By Tim Bryant
Pinnacle, December 2017
Wilkie John Liquorish is an outlaw as unusual as his name, facing trial in 1882 Fort Worth for the deaths of sixty people and eight hundred head of cattle. Is he responsible? Not really. Is he guiltless? Not at all …
For a young man of seventeen, Wilkie John Liquorish has lived one sorry life. From his ill-fated stint in the U.S. Army to a back-breaking job as a gravedigger, Wilkie just can’t seem to catch a break. His latest gig – working a cattle drive from Mobeetie, Texas, to Fort Worth – is no exception. The food-poisoning death of a chuckwagon cook has everyone spooked, and fear spreads like a disease. Wilkie barely makes it out alive. But when he shows up in Fort Worth, he has another kind of death waiting for him – in the unlikely form of Gentleman Jack Delaney …
A fancily-dressed bounty hunter from New Orleans, Gentleman Jack is ready to nail and hang young Wilkie as soon as he arrives in town. He claims the boy is the most wanted outlaw in Texas. If Wilkie can manage to outsmart, outrun, or outgun this not-so-gentle man, he just might go down in history. Or swing from a tree. Or both …

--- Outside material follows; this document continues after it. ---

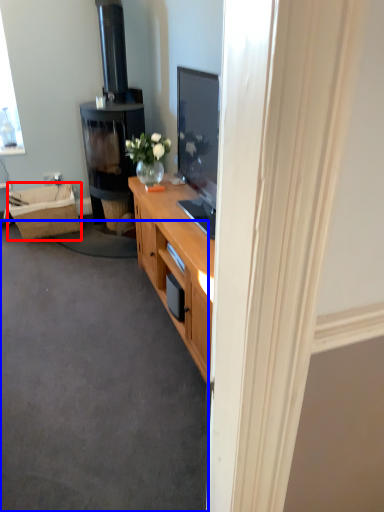 Question: Among these objects, which one is farthest to the camera, picnic basket (highlighted by a red box) or plain (highlighted by a blue box)?

Choices:
 (A) picnic basket
 (B) plain

Answer: (A) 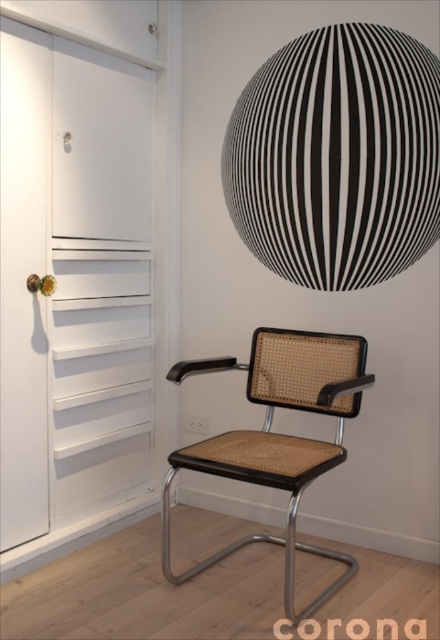 Who is shorter, white matte door at left or brown cane swivel chair at center?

Although Tim Bryant has had a number of books published, this, the first western to carry his name, is my introduction to his writing.
The book is written in the first person and is filled with colourful characters. Most of the story follows Wilkie John’s trial but this is broken up by many flashbacks that tell the sorry tale of how Wilkie has ended in this deadly situation. Tim Bryant builds the tension extremely well and you’ll soon be wondering how Wilkie can possibly escape with his life as Gentleman Jack and a preacher argue the points for either taking or saving his life.
Wilkie John’s backstory is one of adventure, love and violence. Wilkie has a wonderful way of getting round people who get in the way of him achieving his goals, yeap he ups and shoots them. So a white-hatted hero he isn’t.
Tim Bryant tells his story with style and includes a lot of dark humour in both Wilkie’s observations and some of the situations Wilkie finds himself in. Bryant’s descriptions are top class too, painting vivid imagery of both characters and surroundings. The author also has a number of surprises waiting in store too, but to say more would ruin the story for those intending to read it and those readers ought to include all fans of the western genre.
A World of Hurt is the first Wilkie John Western and the second, Dead and Buried is due out in June 2018 and I am certainly looking forward to reading it.